Par Grevisse Tekilazaya

L’Assemblée nationale a jugé recevable, mercredi 27 mai 2026, le rapport annuel 2024-2025 de la Commission électorale nationale indépendante, déposé le 10 avril dernier conformément aux exigences légales

Cette étape est intervenue après un échange très houleux entre les députés nationaux et le Président de la CENI, Denis Kadima, sous la direction du président de la Chambre basse du Parlement, Vital Kamerhe.

Les différents intervenants ont encouragé la CENI à persévérer dans cet élan, saluant la détermination de ses équipes tout en plaidant pour la mise à disposition effective et en temps voulu des ressources financières nécessaires à un rendement plus performant.

Bien plus qu'une simple formalité administrative, cet exercice devant les parlementaires est un moment de redevabilité, de transparence institutionnelle, et d’évaluation collective du processus démocratique. 

Le Président de la CENI a articulé son intervention en deux parties : dans la première, il a abordé cinq volets ; la seconde a présenté les perspectives du processus électoral devant conduire aux élections de 2028 ainsi que les contraintes qui en freinent l’élan.

D’entrée, le rapport fait état de la poursuite des opérations électorales du cycle 2022-2027 avec l’organisation des élections indirectes des sénateurs, des gouverneurs et vice-gouverneurs au Kwilu et au Nord-Ubangi. Ces scrutins avaient été reportés en raison de l’annulation des législatives à Masi-Manimba et à Yakoma.

Ces consultations se sont déroulées en toute transparence et sans incident majeur, a reconnu Denis Kadima Kazadi, en soulignant qu’elles ont permis de restaurer la continuité institutionnelle dans ces provinces et de finaliser une étape importante du processus électoral. 

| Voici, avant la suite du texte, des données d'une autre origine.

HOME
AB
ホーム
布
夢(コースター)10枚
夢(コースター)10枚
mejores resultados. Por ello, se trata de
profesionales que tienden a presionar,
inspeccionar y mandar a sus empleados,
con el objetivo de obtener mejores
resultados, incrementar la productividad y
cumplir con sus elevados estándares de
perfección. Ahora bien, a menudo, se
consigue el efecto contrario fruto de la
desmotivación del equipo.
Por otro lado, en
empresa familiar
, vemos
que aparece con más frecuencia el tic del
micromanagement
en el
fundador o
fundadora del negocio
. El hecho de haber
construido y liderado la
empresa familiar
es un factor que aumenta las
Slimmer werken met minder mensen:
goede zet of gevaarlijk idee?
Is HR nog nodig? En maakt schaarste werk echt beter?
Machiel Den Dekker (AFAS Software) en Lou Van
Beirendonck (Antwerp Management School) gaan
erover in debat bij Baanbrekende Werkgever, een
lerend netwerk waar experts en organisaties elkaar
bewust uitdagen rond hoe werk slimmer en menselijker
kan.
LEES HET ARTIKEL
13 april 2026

Dans la poursuite du cycle électoral, la CENI a préparé les élections des conseillers urbains, des bourgmestres et de leurs adjoints ainsi que des maires et maires adjoints.

Faute de financement, ces scrutins n’ont pas pu se tenir malgré l’enregistrement des candidatures et la publication du calendrier.

Une situation qui ne résulte ni d’une mauvaise planification ni d’une inaction de l’institution, mais d’une contrainte budgétaire qui conditionne la réussite des opérations électorales à la disponibilité effective des ressources nécessaires.

La deuxième partie met en lumière le renforcement des relations entre la CENI, les institutions nationales et les partenaires internationaux. À titre d’exemple, la transmission officielle à l’Office national d’identification de la Population (ONIP) le 19 février 2026, une contribution à la modernisation administrative en RDC.

À l’international, la Centrale électorale a maintenu une coopération active, marquée notamment par la création du Réseau des organes de gestion électorale d’Afrique centrale à Bujumbura, au Burundi, dont la RDC a été élue à l’unanimité à la présidence.

La troisième partie du rapport est relative aux perspectives de réformes électorales. La CENI a procédé à une évaluation approfondie de la loi relative à l’identification et à l’enrôlement des électeurs ainsi que de la loi électorale.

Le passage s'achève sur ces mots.